## What to work on
Figure out the number of lines in the data that hold the string "Kituri". Reply with that figure only.

++++ Provided data

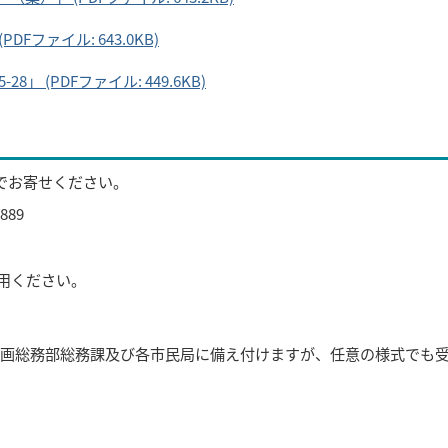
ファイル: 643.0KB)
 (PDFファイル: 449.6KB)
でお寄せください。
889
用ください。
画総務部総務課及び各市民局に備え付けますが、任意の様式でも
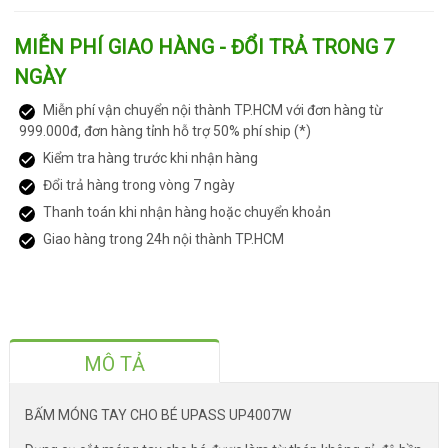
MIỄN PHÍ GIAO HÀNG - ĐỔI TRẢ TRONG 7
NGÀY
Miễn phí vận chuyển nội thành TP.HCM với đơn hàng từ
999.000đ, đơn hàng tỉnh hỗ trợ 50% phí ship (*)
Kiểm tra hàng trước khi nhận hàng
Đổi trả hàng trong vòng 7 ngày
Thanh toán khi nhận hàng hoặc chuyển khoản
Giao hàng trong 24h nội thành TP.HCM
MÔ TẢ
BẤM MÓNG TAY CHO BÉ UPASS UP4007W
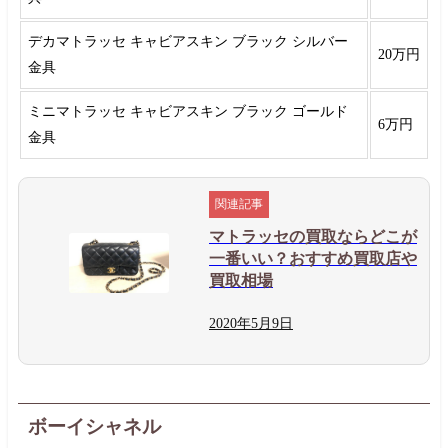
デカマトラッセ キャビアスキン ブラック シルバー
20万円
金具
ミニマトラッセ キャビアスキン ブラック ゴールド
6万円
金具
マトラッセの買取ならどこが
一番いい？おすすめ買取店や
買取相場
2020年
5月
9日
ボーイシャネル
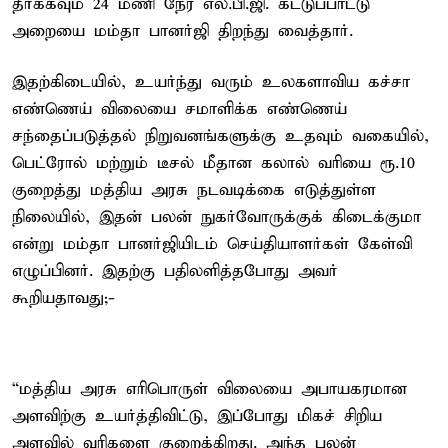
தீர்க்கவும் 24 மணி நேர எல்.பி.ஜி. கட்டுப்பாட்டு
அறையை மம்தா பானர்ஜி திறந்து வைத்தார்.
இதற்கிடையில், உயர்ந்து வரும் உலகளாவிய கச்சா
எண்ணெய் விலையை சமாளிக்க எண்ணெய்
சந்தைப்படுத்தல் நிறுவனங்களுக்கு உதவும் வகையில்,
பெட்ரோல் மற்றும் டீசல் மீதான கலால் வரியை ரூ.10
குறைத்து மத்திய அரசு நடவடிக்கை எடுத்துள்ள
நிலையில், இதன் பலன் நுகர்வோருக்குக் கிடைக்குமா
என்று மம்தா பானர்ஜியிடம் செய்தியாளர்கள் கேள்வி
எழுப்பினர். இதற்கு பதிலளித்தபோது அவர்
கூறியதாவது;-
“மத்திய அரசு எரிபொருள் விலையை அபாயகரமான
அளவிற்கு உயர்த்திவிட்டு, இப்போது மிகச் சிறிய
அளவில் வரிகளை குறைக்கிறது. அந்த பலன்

++++++++
++++ Provided data

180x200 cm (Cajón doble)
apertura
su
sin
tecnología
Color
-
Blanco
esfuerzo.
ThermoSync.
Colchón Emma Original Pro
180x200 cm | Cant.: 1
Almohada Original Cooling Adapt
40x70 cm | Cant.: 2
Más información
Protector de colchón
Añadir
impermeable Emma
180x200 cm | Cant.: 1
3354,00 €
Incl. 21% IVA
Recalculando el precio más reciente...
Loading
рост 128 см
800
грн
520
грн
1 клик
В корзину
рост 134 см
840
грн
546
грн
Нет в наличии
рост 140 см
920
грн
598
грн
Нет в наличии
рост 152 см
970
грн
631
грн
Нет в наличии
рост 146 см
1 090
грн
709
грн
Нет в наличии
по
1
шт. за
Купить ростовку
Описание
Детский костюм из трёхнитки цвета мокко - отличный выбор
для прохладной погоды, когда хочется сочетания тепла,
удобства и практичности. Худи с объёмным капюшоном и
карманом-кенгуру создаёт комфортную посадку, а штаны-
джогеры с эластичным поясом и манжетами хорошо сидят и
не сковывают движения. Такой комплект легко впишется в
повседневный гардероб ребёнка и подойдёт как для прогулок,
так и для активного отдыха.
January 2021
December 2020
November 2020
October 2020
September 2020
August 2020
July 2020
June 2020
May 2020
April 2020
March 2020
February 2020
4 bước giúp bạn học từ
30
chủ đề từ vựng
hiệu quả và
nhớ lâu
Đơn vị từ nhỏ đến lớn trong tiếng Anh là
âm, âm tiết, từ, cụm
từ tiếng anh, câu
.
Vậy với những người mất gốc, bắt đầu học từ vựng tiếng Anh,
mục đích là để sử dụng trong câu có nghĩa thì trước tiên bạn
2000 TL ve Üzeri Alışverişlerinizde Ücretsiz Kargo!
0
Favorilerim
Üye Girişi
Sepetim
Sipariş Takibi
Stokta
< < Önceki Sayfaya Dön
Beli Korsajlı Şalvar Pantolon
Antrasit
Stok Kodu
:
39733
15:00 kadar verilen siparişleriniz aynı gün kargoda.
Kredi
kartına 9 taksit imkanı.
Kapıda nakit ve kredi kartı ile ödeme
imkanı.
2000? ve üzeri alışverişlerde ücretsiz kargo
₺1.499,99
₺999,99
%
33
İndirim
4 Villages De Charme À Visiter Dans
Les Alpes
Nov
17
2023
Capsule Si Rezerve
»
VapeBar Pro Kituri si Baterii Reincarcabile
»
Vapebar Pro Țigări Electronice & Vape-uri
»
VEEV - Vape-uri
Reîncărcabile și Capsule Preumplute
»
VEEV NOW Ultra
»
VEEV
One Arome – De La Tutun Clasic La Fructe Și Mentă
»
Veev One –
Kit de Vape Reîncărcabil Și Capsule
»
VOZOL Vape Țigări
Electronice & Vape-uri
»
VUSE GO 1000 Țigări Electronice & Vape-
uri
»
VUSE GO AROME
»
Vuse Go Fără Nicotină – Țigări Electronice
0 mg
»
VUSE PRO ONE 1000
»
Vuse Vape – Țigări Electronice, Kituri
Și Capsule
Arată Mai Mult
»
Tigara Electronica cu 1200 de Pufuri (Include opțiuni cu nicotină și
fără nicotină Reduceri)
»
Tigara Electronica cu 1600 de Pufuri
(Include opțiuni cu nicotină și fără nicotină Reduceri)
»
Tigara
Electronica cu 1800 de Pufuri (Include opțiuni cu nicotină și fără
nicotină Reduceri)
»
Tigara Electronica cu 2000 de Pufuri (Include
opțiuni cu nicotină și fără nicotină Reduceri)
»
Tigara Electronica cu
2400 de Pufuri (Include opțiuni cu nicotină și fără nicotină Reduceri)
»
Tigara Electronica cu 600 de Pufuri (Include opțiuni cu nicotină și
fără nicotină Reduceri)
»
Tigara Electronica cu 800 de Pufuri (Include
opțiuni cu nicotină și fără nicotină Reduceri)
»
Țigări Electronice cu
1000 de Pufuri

++++++++

## Solution for this exercise
2